In my case, it was my mother, and not my father, who proved problematic during wedding season. It’s been reported that Meghan Markle enjoys a “fractured” relationship with her father, and that in recent years he’s become increasingly reclusive. My mother is the same way. My father died when I was young and my mother, who’s always been a bit off-kilter, has just become more erratic as she’s aged. At the time she lived alone and was very insular, but had agreed to walk me down the aisle. I was thrilled. In the months before the wedding she had suffered some health problems, but was on the mend and actually seemed excited about my nuptials.

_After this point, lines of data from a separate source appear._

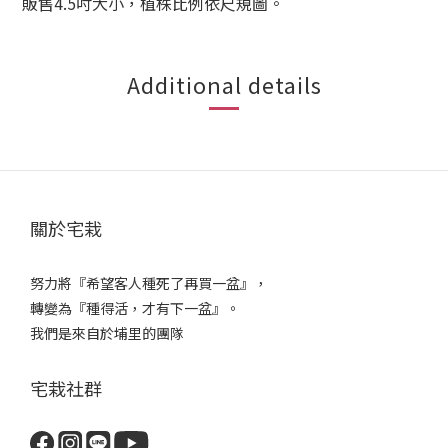
販售4.5吋大小，植株比例依尺規圖。
Additional details
關於宅栽
努力將『希望客人種死了再買一盆』，
轉變為『種得活，才有下一盆』。
我們是來自於埔里的團隊
宅栽社群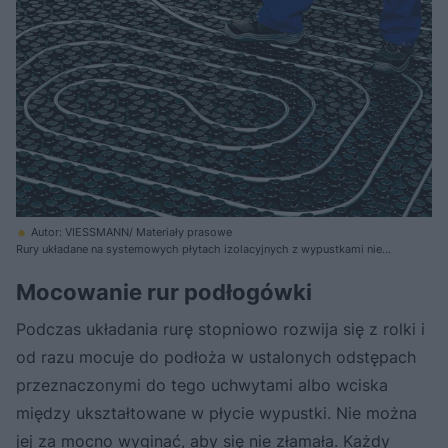
Autor: VIESSMANN/ Materiały prasowe
Rury układane na systemowych płytach izolacyjnych z wypustkami nie
wymagają dodatkowego mocowania
Mocowanie rur podłogówki
Podczas układania rurę stopniowo rozwija się z rolki i
od razu mocuje do podłoża w ustalonych odstępach
przeznaczonymi do tego uchwytami albo wciska
między ukształtowane w płycie wypustki. Nie można
jej za mocno wyginać, aby się nie złamała. Każdy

The wedding was going to be a small, low-effort affair; the ceremony would take place in a bandstand in a beautiful garden. On a crisp autumn morning, my mother would lead me through the flowers, and I would marry the love of my life.

Except that, just a few weeks before the wedding, my mother pulled out.

She found out I was pregnant, so she decided to skip the whole thing. Of course it was a blow but, if I’m honest, not that much of a shock. It’s a sad truth, but when you have an unstable parent you’re constantly walking on eggshells, you’re ready for tempers to turn on a hair-trigger and blame to be flung around like confetti and, most importantly, you come to learn that no plans are solid plans.

Somehow worse was the fact that I had to tell people, “my mother’s not coming because she doesn’t want to” then let that news hang in the air while everyone tried not to judge me. It’s uncomfortable enough when you’re sharing this sort of thing with people who love you; I can’t imagine the crushing weight of scrutiny that Meghan Markle is feeling with the eyes of the world on her.

But beyond that Meghan needn’t worry too much because, as I can happily testify, getting married without your parents present has its upsides. Yes, it is slightly embarrassing to ask your friends to occupy the seats normally reserved for the “bride’s family”. But, then again, a layer of complexity is utterly removed. As most brides-to-be know, wedding prep is just an opportunity for the parents of the happy couple to lock horns over issues as tiny but explosive as buttonhole colours and vol-au-vent fillings. However, with one parental figure out of the picture, life suddenly becomes a lot less stressful. Mother-in-law wants the napkins folded into swans, not orchids? Bingo-bango. Father-in-law wants to perform a karaoke rendition of your mother’s least favourite army wives’ song in lieu of a speech? Not a problem. She’s not here.

Personally, I heard my mother’s critical voice several times in my head during the day - my hair was too curly; my heels too chunky; and I think I may have dropped a T during my vows.

But, as much as I missed my mother at my wedding, it really drove home the fact that it was my wedding. And my husband’s, of course. But sometimes a wedding can feel like a train that’s running away with you, rather than one you set into motion and are driving. Parents and plans can, too often, take over and make the entire endeavour feel like someone else’s party. When my mother refused to walk me down the aisle, my father-in-law-to-be stepped in and did so, instead, making my wedding something bespoke and unique. And I’m sure that, on the day, Meghan Markle’s wedding will be about so much more than her dad not being there.